(Exercise data Opens)

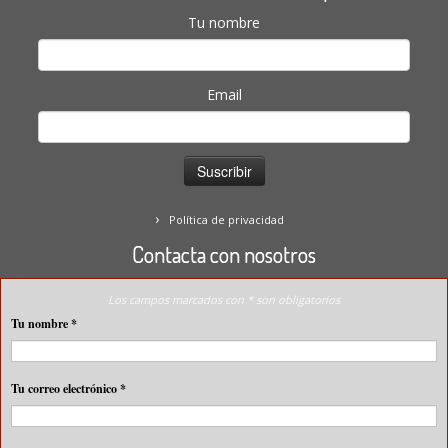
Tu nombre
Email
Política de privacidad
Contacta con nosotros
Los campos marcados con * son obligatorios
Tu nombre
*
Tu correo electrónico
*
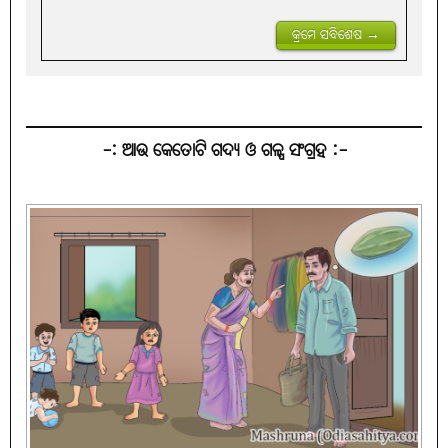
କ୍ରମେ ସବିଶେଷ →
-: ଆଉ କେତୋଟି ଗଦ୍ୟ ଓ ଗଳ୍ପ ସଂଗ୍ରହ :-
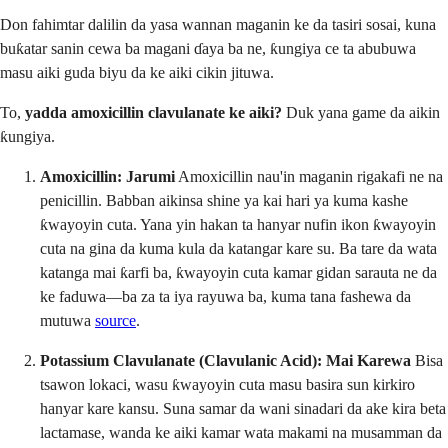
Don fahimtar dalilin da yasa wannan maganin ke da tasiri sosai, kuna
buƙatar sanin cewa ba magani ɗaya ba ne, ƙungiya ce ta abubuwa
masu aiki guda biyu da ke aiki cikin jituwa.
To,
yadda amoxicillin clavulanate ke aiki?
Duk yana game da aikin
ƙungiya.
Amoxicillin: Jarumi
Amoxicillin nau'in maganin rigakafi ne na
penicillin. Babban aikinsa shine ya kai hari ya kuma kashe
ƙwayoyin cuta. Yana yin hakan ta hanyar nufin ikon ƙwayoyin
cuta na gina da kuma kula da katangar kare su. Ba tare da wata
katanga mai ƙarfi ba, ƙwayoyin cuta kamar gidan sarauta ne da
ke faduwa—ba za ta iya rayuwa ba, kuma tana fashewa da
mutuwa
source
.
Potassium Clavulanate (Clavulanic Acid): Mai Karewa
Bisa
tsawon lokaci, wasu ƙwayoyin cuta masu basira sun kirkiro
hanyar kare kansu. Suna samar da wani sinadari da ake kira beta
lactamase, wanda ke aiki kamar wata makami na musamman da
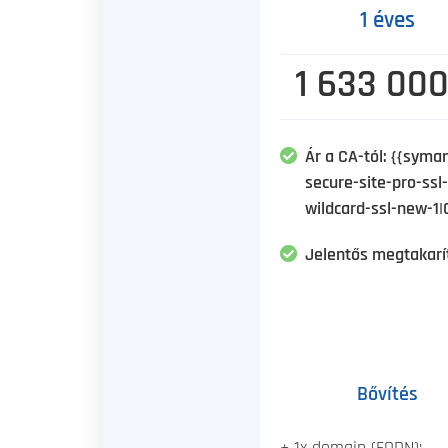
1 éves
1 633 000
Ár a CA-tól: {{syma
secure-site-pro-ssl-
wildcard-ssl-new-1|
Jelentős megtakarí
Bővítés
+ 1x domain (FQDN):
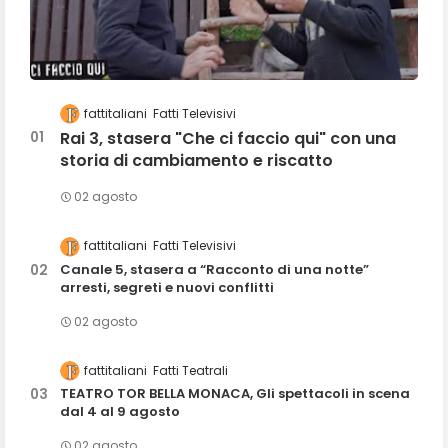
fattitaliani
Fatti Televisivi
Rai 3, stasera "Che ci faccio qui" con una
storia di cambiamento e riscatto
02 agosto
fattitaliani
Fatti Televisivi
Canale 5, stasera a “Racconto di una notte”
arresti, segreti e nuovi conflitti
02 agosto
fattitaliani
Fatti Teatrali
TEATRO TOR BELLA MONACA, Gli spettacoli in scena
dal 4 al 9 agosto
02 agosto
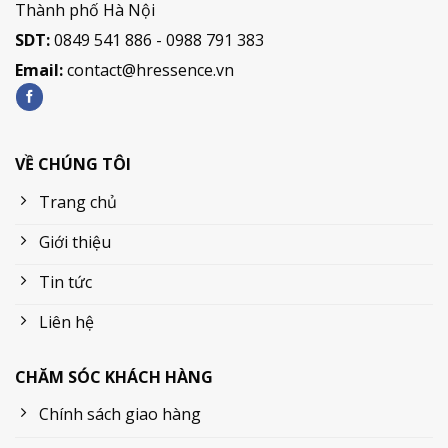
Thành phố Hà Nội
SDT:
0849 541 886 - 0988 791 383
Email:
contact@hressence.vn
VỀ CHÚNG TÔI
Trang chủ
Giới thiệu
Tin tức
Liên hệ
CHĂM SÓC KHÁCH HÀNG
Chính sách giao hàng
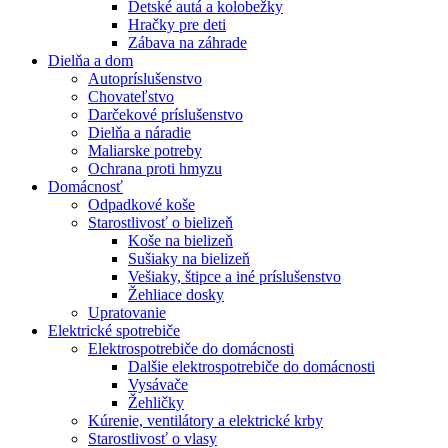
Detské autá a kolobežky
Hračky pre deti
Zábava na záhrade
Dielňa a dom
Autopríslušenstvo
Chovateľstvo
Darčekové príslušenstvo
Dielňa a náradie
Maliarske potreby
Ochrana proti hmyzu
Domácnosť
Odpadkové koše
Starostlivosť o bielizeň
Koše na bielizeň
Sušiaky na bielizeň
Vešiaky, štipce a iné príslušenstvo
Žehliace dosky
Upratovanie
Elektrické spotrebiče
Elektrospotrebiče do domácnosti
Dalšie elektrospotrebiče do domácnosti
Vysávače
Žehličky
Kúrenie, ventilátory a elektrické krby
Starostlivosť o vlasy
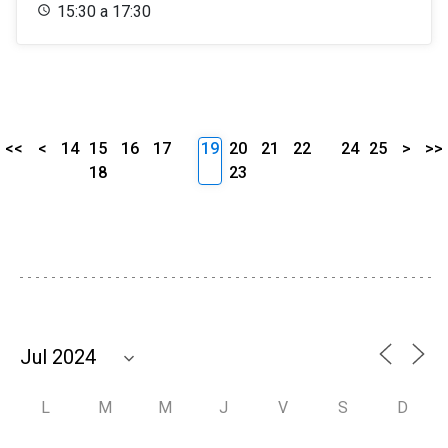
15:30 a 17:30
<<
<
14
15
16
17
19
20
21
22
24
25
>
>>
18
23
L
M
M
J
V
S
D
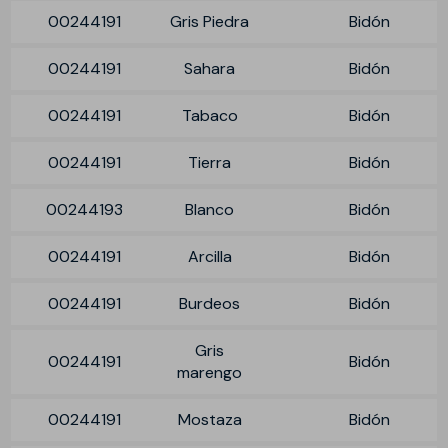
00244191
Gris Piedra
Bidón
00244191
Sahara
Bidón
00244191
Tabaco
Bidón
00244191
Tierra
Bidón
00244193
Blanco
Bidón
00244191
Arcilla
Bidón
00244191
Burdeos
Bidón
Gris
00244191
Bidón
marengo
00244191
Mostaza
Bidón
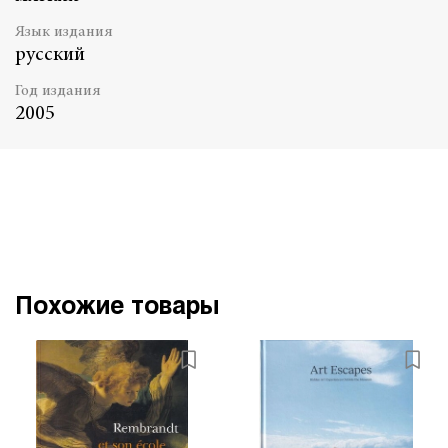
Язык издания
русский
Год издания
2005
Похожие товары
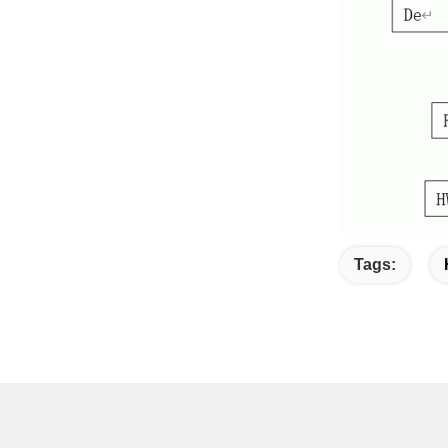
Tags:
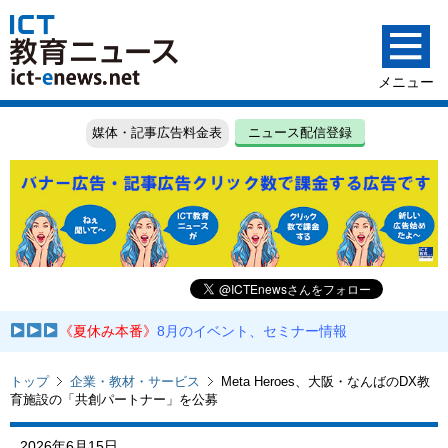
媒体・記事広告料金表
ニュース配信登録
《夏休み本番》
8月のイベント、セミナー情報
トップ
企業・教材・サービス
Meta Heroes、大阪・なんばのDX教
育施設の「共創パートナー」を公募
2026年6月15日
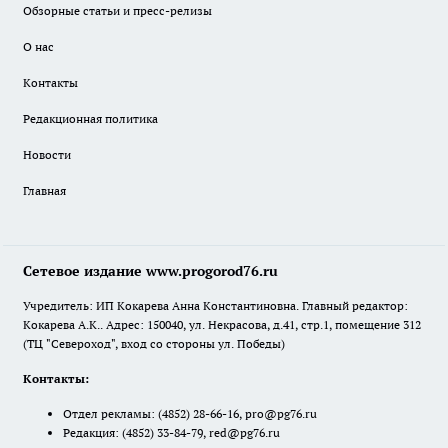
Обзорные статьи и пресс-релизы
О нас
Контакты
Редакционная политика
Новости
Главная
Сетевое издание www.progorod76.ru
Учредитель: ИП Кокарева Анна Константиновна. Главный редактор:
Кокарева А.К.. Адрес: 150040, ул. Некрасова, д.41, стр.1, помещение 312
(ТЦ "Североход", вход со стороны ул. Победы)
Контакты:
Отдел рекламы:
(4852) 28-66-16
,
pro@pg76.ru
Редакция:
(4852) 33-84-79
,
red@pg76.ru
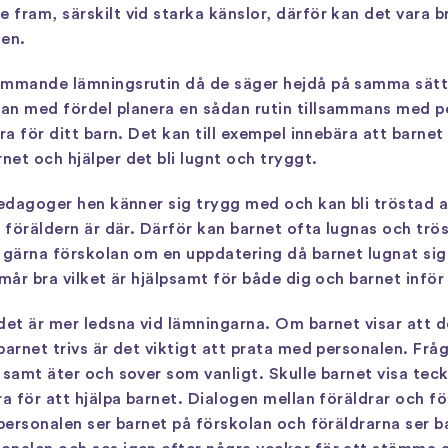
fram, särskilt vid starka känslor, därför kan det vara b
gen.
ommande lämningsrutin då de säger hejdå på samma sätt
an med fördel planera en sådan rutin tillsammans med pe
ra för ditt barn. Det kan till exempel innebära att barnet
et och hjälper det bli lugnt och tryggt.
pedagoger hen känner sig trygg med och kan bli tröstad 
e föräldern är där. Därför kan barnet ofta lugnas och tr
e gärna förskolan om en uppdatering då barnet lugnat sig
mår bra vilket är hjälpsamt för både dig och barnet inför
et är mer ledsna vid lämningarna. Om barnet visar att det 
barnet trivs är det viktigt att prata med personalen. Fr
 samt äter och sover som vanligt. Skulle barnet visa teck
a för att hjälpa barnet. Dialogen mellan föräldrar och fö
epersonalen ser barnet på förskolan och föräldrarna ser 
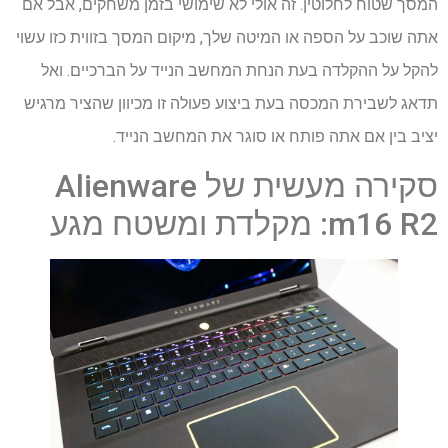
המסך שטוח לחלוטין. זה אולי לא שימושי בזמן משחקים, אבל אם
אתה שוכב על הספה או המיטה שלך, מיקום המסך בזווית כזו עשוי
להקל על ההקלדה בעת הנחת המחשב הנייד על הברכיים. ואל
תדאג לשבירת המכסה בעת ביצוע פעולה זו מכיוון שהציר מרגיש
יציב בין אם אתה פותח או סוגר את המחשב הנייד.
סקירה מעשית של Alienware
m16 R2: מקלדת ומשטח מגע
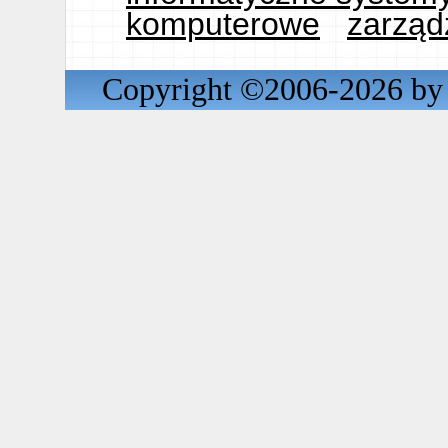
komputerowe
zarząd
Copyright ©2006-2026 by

(Exercise data Closes)

_Exercise brief_
Filter the listing for the word "Кокарева" and copy each line that has it.

_Response area_
Учредитель: ИП Кокарева Анна Константиновна. Главный редактор:
Кокарева А.К.. Адрес: 150040, ул. Некрасова, д.41, стр.1, помещение 312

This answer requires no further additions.